HES has been defined by Chusid et al. [4] as eosinophilia >1500/mm3 for >6 months, without any secondary cause and with evidence of tissue damage [4]. It is more common between 20 years and 50 years of age and in men [5]. Two subtypes of HES must be recognized: a lymphocytic variant (L-HES) and a myeloproliferative one. Bone marrow cytogenetic analysis and fluorescent in-situ hybridization are mandatory for their diagnosis. The L-HES variant is characterized by an increase in cytokine production, notably interleukin (IL)-5, that plays an essential role in eosinophil production, survival, chemotaxis, and degranulation. The mainstream treatment for L-HES variant is corticosteroids. In the majority of myeloproliferative variant patients, a fusion gene, namely FIP1L1-PDGFRA (FP), is found. The FP gene is responsible for the production of an active protein-tyrosine kinase capable of transforming hematopoietic cells into eosinophil precursors, which explains why 88% of FP-positive patients respond well to imatinib (a tyrosine kinase inhibitor) [1]. Although dermatological, pulmonary, and gastrointestinal involvement seems to be more frequent, cardiac injury is the most redoubtable as it is the major source of morbidity and mortality [6]. Our patient had eosinophilic antritis, interstitial lung disease, and myocarditis. EM may manifest in many forms, ranging from patients without any cardiac complaints to cardiogenic shock, as in the case of our patient. However, it is noteworthy that most patients report an influenza-like syndrome prior to the onset of EM [2]. Electrocardiography usually shows nonspecific ST/T abnormalities and sometimes an S1Q3 aspect [2], [3]. Echocardiography is a useful and broadly available tool in assessing patients with EM because it helps to rule out differential diagnosis, but also evaluate and monitor cardiac chamber size, wall thickness, ventricular systolic, and diastolic function, and to detect the presence of pericardial effusion. Cardiac magnetic resonance is currently the gold standard in noninvasive diagnosis of myocarditis [2], [7]; however, it remains more often than not burdensome due to its high cost and low availability, especially in developing countries. Endomyocardial biopsy is the only method to definitely make the diagnosis of EM [2]. We did not perform a biopsy because we had all the data that we needed to establish the diagnosis.

Patients with EM manifesting with heart failure or arrhythmias are managed according to current guidelines. Specific treatment of EM is undertaken according to its underlying etiology. In patients with HES, it depends on the variants. In the L-HES variant, corticosteroids, although being controversial, are the first line of treatment. In case of resistance, anti-IL-5 (mepolizumab) is recommended. For the myeloproliferative variants, as explained earlier, imatinib should be initiated [8]. A flood of new treatments for eosinophilic disorders have been suggested but only a few—receptors like benralizumab representing a humanized antibody to IL-5 receptor-α—seem promising [9]. Unfortunately, they have a shortage of evidence from randomized trials.

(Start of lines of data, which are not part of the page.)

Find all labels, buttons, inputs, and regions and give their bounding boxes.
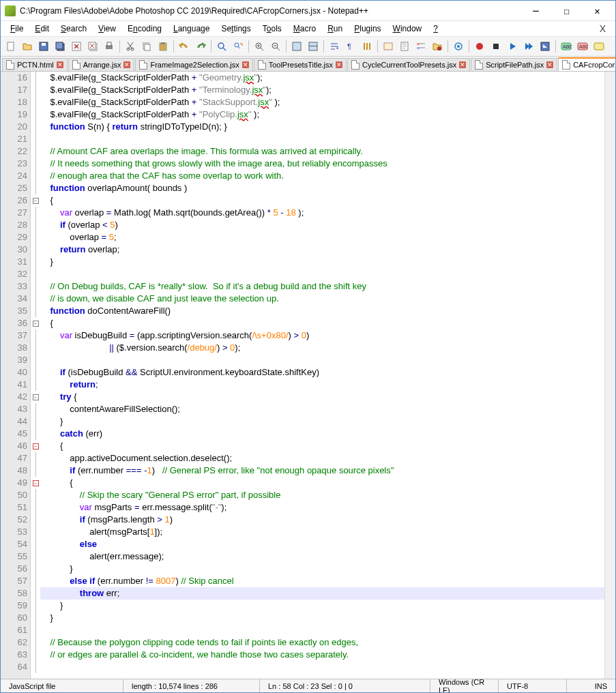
menu-language[interactable]: Language	[168, 23, 215, 35]
replace-icon[interactable]	[231, 39, 246, 54]
tab-toolpresetstitle-jsx[interactable]: ToolPresetsTitle.jsx✕	[254, 58, 347, 71]
status-length: length : 10,574 lines : 286	[123, 679, 260, 692]
document-icon	[72, 60, 80, 70]
tab-arrange-jsx[interactable]: Arrange.jsx✕	[68, 58, 135, 71]
menu-encoding[interactable]: Encoding	[122, 23, 167, 35]
function-list-icon[interactable]	[413, 39, 428, 54]
spellcheck-1-icon[interactable]: ABC	[559, 39, 574, 54]
document-icon	[258, 60, 266, 70]
svg-rect-4	[56, 42, 63, 49]
save-all-icon[interactable]	[53, 39, 68, 54]
menu-macro[interactable]: Macro	[288, 23, 321, 35]
minimize-button[interactable]: ─	[520, 1, 551, 20]
close-file-icon[interactable]	[69, 39, 84, 54]
tab-scriptfilepath-jsx[interactable]: ScriptFilePath.jsx✕	[471, 58, 557, 71]
tab-close-icon[interactable]: ✕	[242, 61, 249, 68]
print-icon[interactable]	[102, 39, 117, 54]
tab-cafcropcorners[interactable]: CAFcropCorners✕	[558, 57, 615, 71]
open-file-icon[interactable]	[20, 39, 35, 54]
wordwrap-icon[interactable]	[327, 39, 342, 54]
save-macro-icon[interactable]	[538, 39, 553, 54]
menu-run[interactable]: Run	[322, 23, 348, 35]
tab-label: ToolPresetsTitle.jsx	[269, 61, 333, 69]
spellcheck-2-icon[interactable]: ABC	[575, 39, 590, 54]
tab-frameimage2selection-jsx[interactable]: FrameImage2Selection.jsx✕	[135, 58, 252, 71]
spellcheck-3-icon[interactable]	[591, 39, 606, 54]
svg-point-34	[476, 43, 483, 50]
play-multi-icon[interactable]	[521, 39, 536, 54]
menu-help[interactable]: ?	[428, 23, 443, 35]
tab-label: FrameImage2Selection.jsx	[150, 61, 239, 69]
play-macro-icon[interactable]	[505, 39, 520, 54]
menu-tools[interactable]: Tools	[257, 23, 287, 35]
document-icon	[351, 60, 360, 70]
menu-window[interactable]: Window	[387, 23, 428, 35]
svg-rect-35	[493, 44, 499, 49]
stop-macro-icon[interactable]	[488, 39, 503, 54]
document-icon	[139, 60, 147, 70]
vertical-scrollbar[interactable]	[604, 72, 615, 679]
status-encoding: UTF-8	[499, 679, 567, 692]
tab-close-icon[interactable]: ✕	[123, 61, 130, 68]
show-all-chars-icon[interactable]: ¶	[343, 39, 358, 54]
code-area[interactable]: $.evalFile(g_StackScriptFolderPath + "Ge…	[40, 72, 615, 679]
status-bar: JavaScript file length : 10,574 lines : …	[1, 679, 615, 692]
save-icon[interactable]	[36, 39, 51, 54]
tab-cyclecurrenttoolpresets-jsx[interactable]: CycleCurrentToolPresets.jsx✕	[347, 58, 470, 71]
svg-rect-30	[417, 47, 420, 49]
fold-toggle-icon[interactable]: −	[33, 480, 39, 486]
cut-icon[interactable]	[123, 39, 138, 54]
tab-close-icon[interactable]: ✕	[546, 61, 553, 68]
svg-point-31	[437, 46, 441, 50]
svg-text:¶: ¶	[347, 42, 351, 50]
svg-rect-29	[417, 43, 420, 45]
doc-map-icon[interactable]	[397, 39, 412, 54]
zoom-out-icon[interactable]	[268, 39, 283, 54]
menu-file[interactable]: File	[5, 23, 29, 35]
record-macro-icon[interactable]	[472, 39, 487, 54]
fold-toggle-icon[interactable]: −	[33, 321, 39, 327]
menu-settings[interactable]: Settings	[216, 23, 256, 35]
close-button[interactable]: ✕	[582, 1, 613, 20]
app-icon	[5, 5, 16, 16]
fold-toggle-icon[interactable]: −	[33, 443, 39, 449]
svg-rect-28	[402, 48, 405, 48]
document-icon	[475, 60, 483, 70]
menu-search[interactable]: Search	[55, 23, 92, 35]
maximize-button[interactable]: ☐	[551, 1, 582, 20]
monitor-icon[interactable]	[451, 39, 466, 54]
code-editor[interactable]: 1617181920212223242526272829303132333435…	[1, 72, 615, 679]
svg-rect-26	[402, 44, 407, 44]
copy-icon[interactable]	[139, 39, 154, 54]
undo-icon[interactable]	[177, 39, 192, 54]
close-all-icon[interactable]	[85, 39, 100, 54]
menu-close-x[interactable]: X	[594, 23, 611, 34]
menu-plugins[interactable]: Plugins	[349, 23, 386, 35]
svg-text:ABC: ABC	[579, 44, 588, 49]
tab-label: CAFcropCorners	[573, 61, 615, 69]
indent-guide-icon[interactable]	[360, 39, 375, 54]
menu-edit[interactable]: Edit	[29, 23, 55, 35]
redo-icon[interactable]	[193, 39, 208, 54]
tab-close-icon[interactable]: ✕	[336, 61, 342, 68]
tab-label: CycleCurrentToolPresets.jsx	[362, 61, 456, 69]
menu-view[interactable]: View	[93, 23, 121, 35]
new-file-icon[interactable]	[3, 39, 18, 54]
paste-icon[interactable]	[156, 39, 171, 54]
status-language: JavaScript file	[1, 679, 123, 692]
svg-text:ABC: ABC	[563, 44, 572, 49]
fold-column[interactable]: −−−−−	[31, 72, 40, 679]
find-icon[interactable]	[214, 39, 229, 54]
document-icon	[562, 60, 570, 70]
tab-pctn-html[interactable]: PCTN.html✕	[2, 58, 68, 71]
lang-icon[interactable]	[381, 39, 396, 54]
tab-close-icon[interactable]: ✕	[459, 61, 466, 68]
sync-v-icon[interactable]	[289, 39, 304, 54]
sync-h-icon[interactable]	[306, 39, 321, 54]
fold-toggle-icon[interactable]: −	[33, 198, 39, 204]
folder-workspace-icon[interactable]	[430, 39, 445, 54]
tab-close-icon[interactable]: ✕	[57, 61, 63, 68]
zoom-in-icon[interactable]	[252, 39, 267, 54]
toolbar: ¶ ABC ABC	[1, 36, 615, 57]
fold-toggle-icon[interactable]: −	[33, 394, 39, 400]
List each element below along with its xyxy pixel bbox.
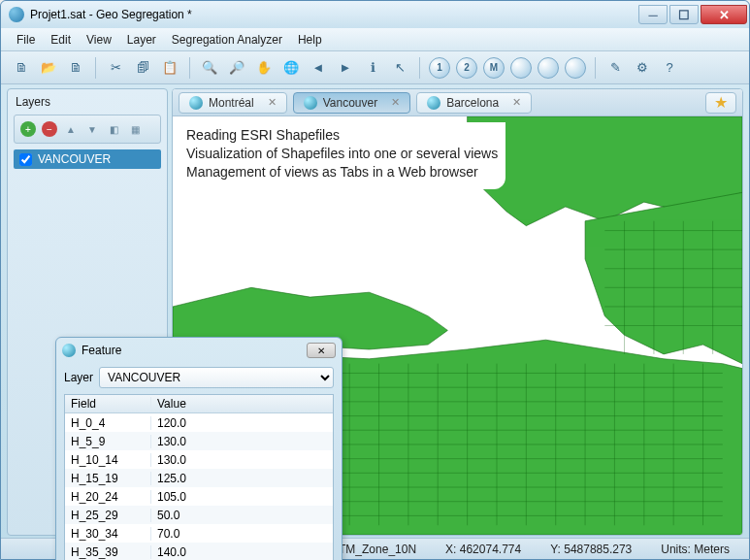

In conclusion, cardiac involvement in hypereosinophilia, although rare, carries a poor prognosis. It ranges from asymptomatic myocarditis to fibrotic scarring through cardiogenic shock and thromboembolic complications. All etiologies must be ruled out before establishing the diagnosis of HES. Early detection and treatment of myocardial involvement improves prognosis. On this basis, echocardiography must be practiced in moderate (1500/mm3) to severe eosinophilia (>5000/mm3) [7]. Specific treatment of EM is undertaken according to its underlying etiology. Immunosuppressive therapy represents the core treatment in the majority of patients with EM.